On April 17, 2026, Anthropic's automated safeguards suspended a legitimate enterprise organization with sixty-plus accounts. No warning, no explanation, and the only path to appeal was a Google Form. Access came back five hours later, after a Twitter thread. The story is not unusual; vendor incidents happen to every infrastructure provider on the internet. What was unusual is that for a meaningful number of customers, an entire workflow stack was sitting on top of a single model API with no other path to a usable answer.
For a CISO running internally-built security agents, five hours of frontier-model downtime is not a degraded experience. It is a containment that did not happen. An identity that was not revoked. A ticket that was not opened. The board does not care which vendor was at fault.
The Single-Vendor Trap
Most agent code today imports the anthropic or openai SDK directly. The credential lives in an environment variable. The model id is hard-coded. When the vendor returns a 5xx, the SDK retries internally; when the vendor returns a 401 or a 403, the SDK gives up and the exception bubbles to the agent, which crashes or alerts.

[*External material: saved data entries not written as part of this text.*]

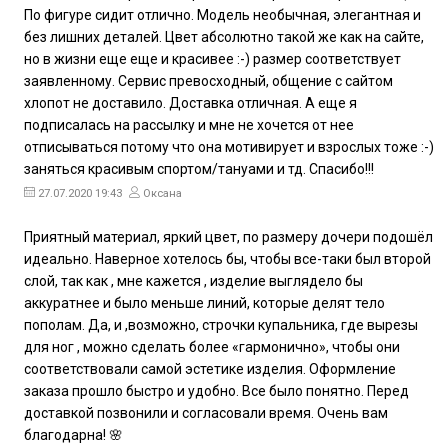
По фигуре сидит отлично. Модель необычная, элегантная и
без лишних деталей. Цвет абсолютно такой же как на сайте,
но в жизни еще еще и красивее :-) размер соответствует
заявленному. Сервис превосходный, общение с сайтом
хлопот не доставило. Доставка отличная. А еще я
подписалась на рассылку и мне не хочется от нее
отписываться потому что она мотивирует и взрослых тоже :-)
заняться красивым спортом/тануами и тд. Спасибо!!!
27.07.2020 19:43
Оксана
Приятный материал, яркий цвет, по размеру дочери подошёл
идеально. Наверное хотелось бы, чтобы все-таки был второй
слой, так как , мне кажется , изделие выглядело бы
аккуратнее и было меньше линий, которые делят тело
пополам. Да, и ,возможно, строчки купальника, где вырезы
для ног , можно сделать более «гармонично», чтобы они
соответствовали самой эстетике изделия. Оформление
заказа прошло быстро и удобно. Все было понятно. Перед
доставкой позвонили и согласовали время. Очень вам
благодарна! 🌸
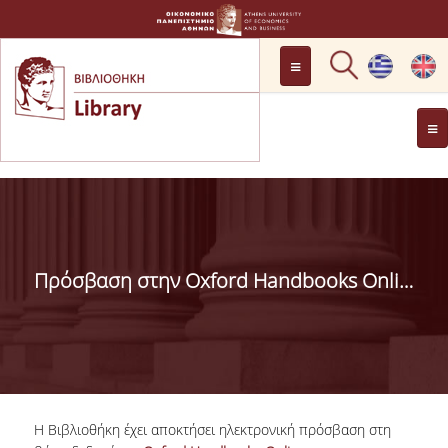
LOCATION
OPENING HOURS
GENERAL INFORMATION
CONTACT
HISTORY
LIBRARY COMMITTEE
Πρόσβαση στην Oxford Handbooks Online
MANAGEMENT &
PERSONNEL
LIBRARY RULES
DEVELOPMENT
H Βιβλιοθήκη έχει αποκτήσει ηλεκτρονική πρόσβαση στη
PROJECTS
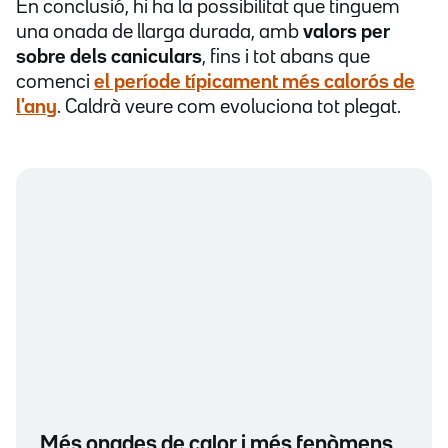
En conclusió, hi ha la possibilitat que tinguem
una onada de llarga durada, amb
valors per
sobre dels caniculars
, fins i tot abans que
comenci
el període típicament més calorós de
l'any
. Caldrà veure com evoluciona tot plegat.
Més onades de calor i més fenòmens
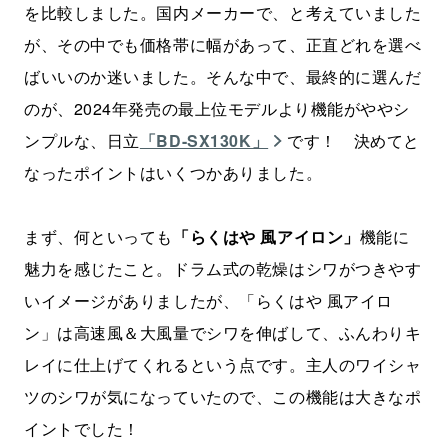
を比較しました。国内メーカーで、と考えていました
が、その中でも価格帯に幅があって、正直どれを選べ
ばいいのか迷いました。そんな中で、最終的に選んだ
のが、2024年発売の最上位モデルより機能がややシ
ンプルな、日立
「BD-SX130K」
です！ 決めてと
なったポイントはいくつかありました。
まず、何といっても
「らくはや 風アイロン」
機能に
魅力を感じたこと。ドラム式の乾燥はシワがつきやす
いイメージがありましたが、「らくはや 風アイロ
ン」は高速風＆大風量でシワを伸ばして、ふんわりキ
レイに仕上げてくれるという点です。主人のワイシャ
ツのシワが気になっていたので、この機能は大きなポ
イントでした！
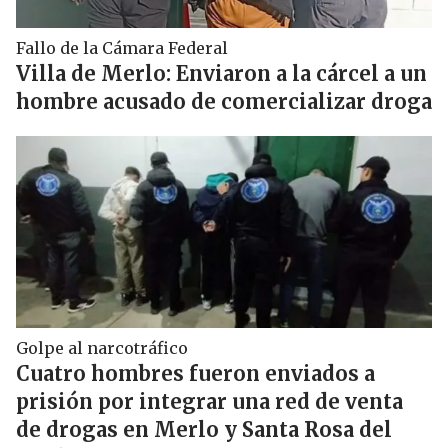
Fallo de la Cámara Federal
Villa de Merlo: Enviaron a la cárcel a un
hombre acusado de comercializar droga
Golpe al narcotráfico
Cuatro hombres fueron enviados a
prisión por integrar una red de venta
de drogas en Merlo y Santa Rosa del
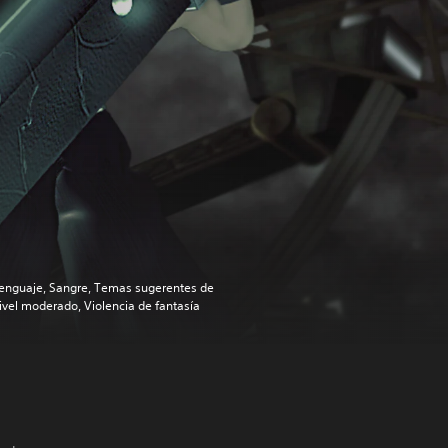
enguaje, Sangre, Temas sugerentes de
ivel moderado, Violencia de fantasía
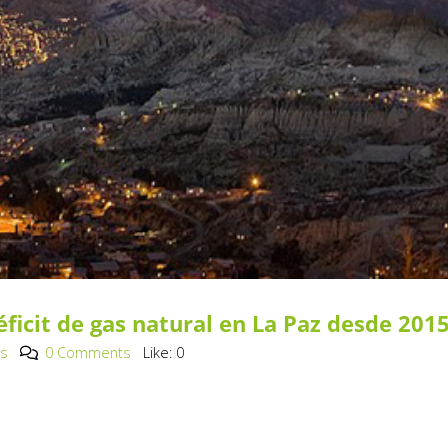
ficit de gas natural en La Paz desde 201
os
0 Comments
Like:
0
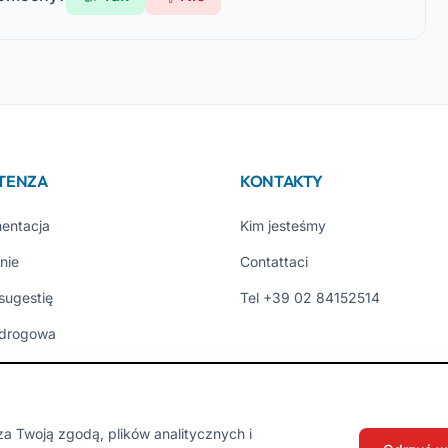
STENZA
KONTAKTY
entacja
Kim jesteśmy
nie
Contattaci
 sugestię
Tel +39 02 84152514
drogowa
ni Utenti
ci
a Twoją zgodą, plików analitycznych i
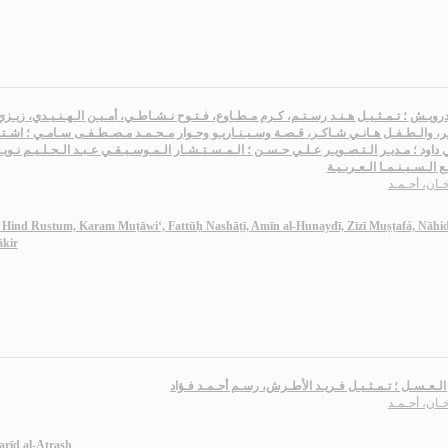
رويـش ؛ تـمـثـيـل هـنـد رسـتـم، كـرم مـطـاوع، فـتـوح نـشـاطـي، أمـيـن الـهـنـيـدي، زيـز
، والـطـفـل هـانـي شـاكـر، قـصـة وسـيـنـاريـو وحـوار مـحـمـد مـصـطـفـى سـامـي ؛ اشـتـ
داود ؛ مـديـر الـتـصـويـر عـلـي حـسـن ؛ الـمـسـتـشـار الـمـوسـيـقـي عـبـد الـحـلـيـم نـوي
ع الـسـيـنـمـا الـعـربـيـة
ـان، أحـمـد
l Hind Rustum, Karam Muṭāwi‘, Fattūḥ Nashāṭī, Amīn al-Hunaydī, Zīzī Muṣṭafá, Nāhi
ākir
لـعـسـل ؛ تـمـثـيـل فـريـد الأطـرش، رسـم أحـمـد فـؤاد
ـان، أحـمـد
Farīd al-Aṭrash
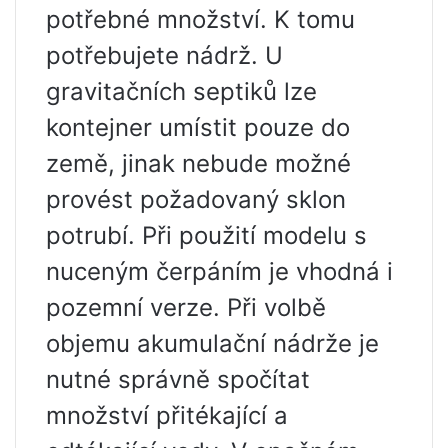
potřebné množství. K tomu
potřebujete nádrž. U
gravitačních septiků lze
kontejner umístit pouze do
země, jinak nebude možné
provést požadovaný sklon
potrubí. Při použití modelu s
nuceným čerpáním je vhodná i
pozemní verze. Při volbě
objemu akumulační nádrže je
nutné správně spočítat
množství přitékající a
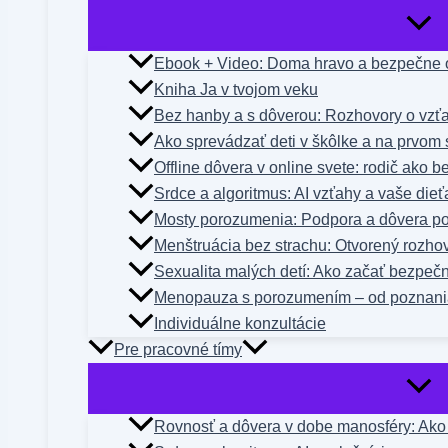
Ebook + Video: Doma hravo a bezpečne o
Kniha Ja v tvojom veku
Bez hanby a s dôverou: Rozhovory o vzťa
Ako sprevádzať deti v škôlke a na prvom 
Offline dôvera v online svete: rodič ako 
Srdce a algoritmus: AI vzťahy a vaše dieť
Mosty porozumenia: Podpora a dôvera po
Menštruácia bez strachu: Otvorený rozho
Sexualita malých detí: Ako začať bezpeč
Menopauza s porozumením – od poznani
Individuálne konzultácie
Pre pracovné tímy
Rovnosť a dôvera v dobe manosféry: Ako n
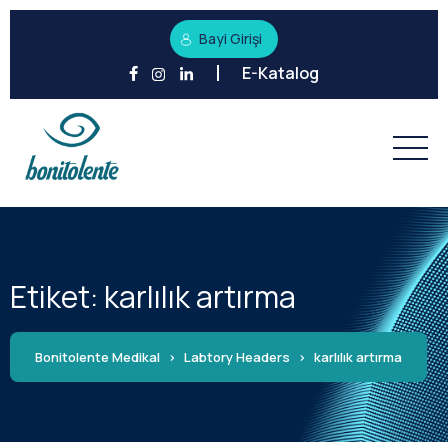
Bayi Girişi
E-Katalog
Etiket:
karlılık artırma
Bonitolente Medikal
>
Labtory Headers
>
karlılık artırma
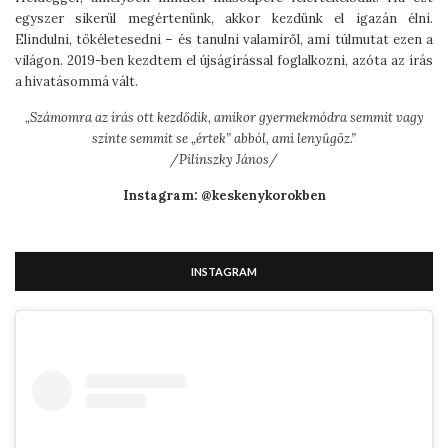
egyszer sikerül megértenünk, akkor kezdünk el igazán élni.
Elindulni, tökéletesedni – és tanulni valamiről, ami túlmutat ezen a
világon. 2019-ben kezdtem el újságírással foglalkozni, azóta az írás
a hivatásommá vált.
„
Számomra az írás ott kezdődik, amikor gyermekmódra semmit vagy
szinte semmit se „értek” abból, ami lenyűgöz.”
/Pilinszky János/
Instagram: @keskenykorokben
INSTAGRAM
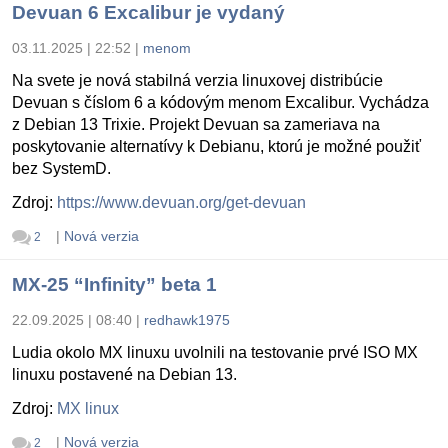
Devuan 6 Excalibur je vydaný
03.11.2025 | 22:52
|
menom
Na svete je nová stabilná verzia linuxovej distribúcie
Devuan s číslom 6 a kódovým menom Excalibur. Vychádza
z Debian 13 Trixie. Projekt Devuan sa zameriava na
poskytovanie alternatívy k Debianu, ktorú je možné použiť
bez SystemD.
Zdroj:
https://www.devuan.org/get-devuan
|
Nová verzia
2
MX-25 “Infinity” beta 1
22.09.2025 | 08:40
|
redhawk1975
Ludia okolo MX linuxu uvolnili na testovanie prvé ISO MX
linuxu postavené na Debian 13.
Zdroj:
MX linux
|
Nová verzia
2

This is the same pattern that gave us the “Stripe is down, the whole product is down” era of payments — and the same pattern that the rest of the industry solved by putting an HA layer in front of the vendor. Frontier models have not had that layer because, until very recently, no one needed it. They do now.
What “HA” Actually Means for an LLM
HA for an HTTP service is well understood: load-balance across replicas, fail over on transient errors, circuit-break on persistent ones. HA for an LLM is the same shape with two important differences.
First, the failures look different. 5xx and timeouts behave like any other web service, but 401 and 403 are no longer rare authentication mistakes — they are the most likely shape of a vendor-side suspension. 429 is not just rate-limiting; it is a noisy-neighbor problem you cannot fix from your side. Failover has to treat all of these as transient, not as caller errors.
Second, the failures that look transient sometimes are not. A 400 invalid_request means the payload itself is wrong. A content-policy refusal means the prompt itself was rejected. Failing those over to the secondary provider does not help — the secondary will reject them too — and silent re-routing of a content-policy decision is exactly the kind of thing your safety review will not approve.
How Arx Implements It
Every LLM call inside Arx flows through a vendor-neutral router. Callers do not pick a vendor; they pick a tier (frontier, fast, cheap) and a normalized request shape. The router resolves the tier to a provider-specific model id, decrypts the customer's per-org API key from the platform vault, and tries the primary provider. On a transient failure — 401, 403, 429, persistent 5xx, timeout — the router records the failure, advances to the next provider, and retries. On a deterministic failure — 400, content-policy — the router re-raises immediately and the agent sees the rejection.
A Redis-backed circuit breaker tracks failure counts per provider across all worker processes. After five failures in sixty seconds the breaker opens, and for the next two minutes the router stops sending requests to that provider entirely. When the cooldown elapses, one probe gets through; success resets the breaker, failure re-opens it. This is the part that matters during a real outage: when Anthropic is down for hours, you do not want every worker discovering that fact independently every five seconds.
Every call writes one row to the immutable audit log with three new fields: provider_used, failover_hops, and an attempts array containing each provider's outcome. None of this is opaque to the customer.
action_type: llm.chat
connector: llm
model_tier: frontier
provider_used: openai
failover_hops: 1
attempts: [
{ provider: "anthropic", kind: "LLMAuthError", status_code: 403 },
{ provider: "openai", ok: true, latency_ms: 712 }
]
usage: { total_tokens: 914 }
What Customers Configure
The defaults work out of the box: Anthropic primary, OpenAI failover. Customers who prefer the reverse flip the order from a settings page. Keys are stored encrypted per-org and can be rotated without a redeploy. Per-tier model overrides are JSON; an enterprise that wants to lock to claude-opus-4-7 for change-control reasons can do so without touching code.
None of this is exposed in the agent's API. The agent calls llm.chat() and receives a normalized response. The handoff — if any — is invisible to the agent and visible to compliance. That is the right division.
What This Is Not
This is not a router that promises a model is “better” than another model. It is not a cost-optimizer. It does not learn what kind of prompt to send to which vendor. Those are different products with different failure modes — and most of them, in our view, should not exist inside a security platform at all. Routing on cost or quality silently changes the outputs your audit row is bound to. Routing on availability does not.
An HA pair is plumbing. It has one job: when one vendor stops answering the phone, the other one picks up, and the audit log says exactly who served the call. That is enough.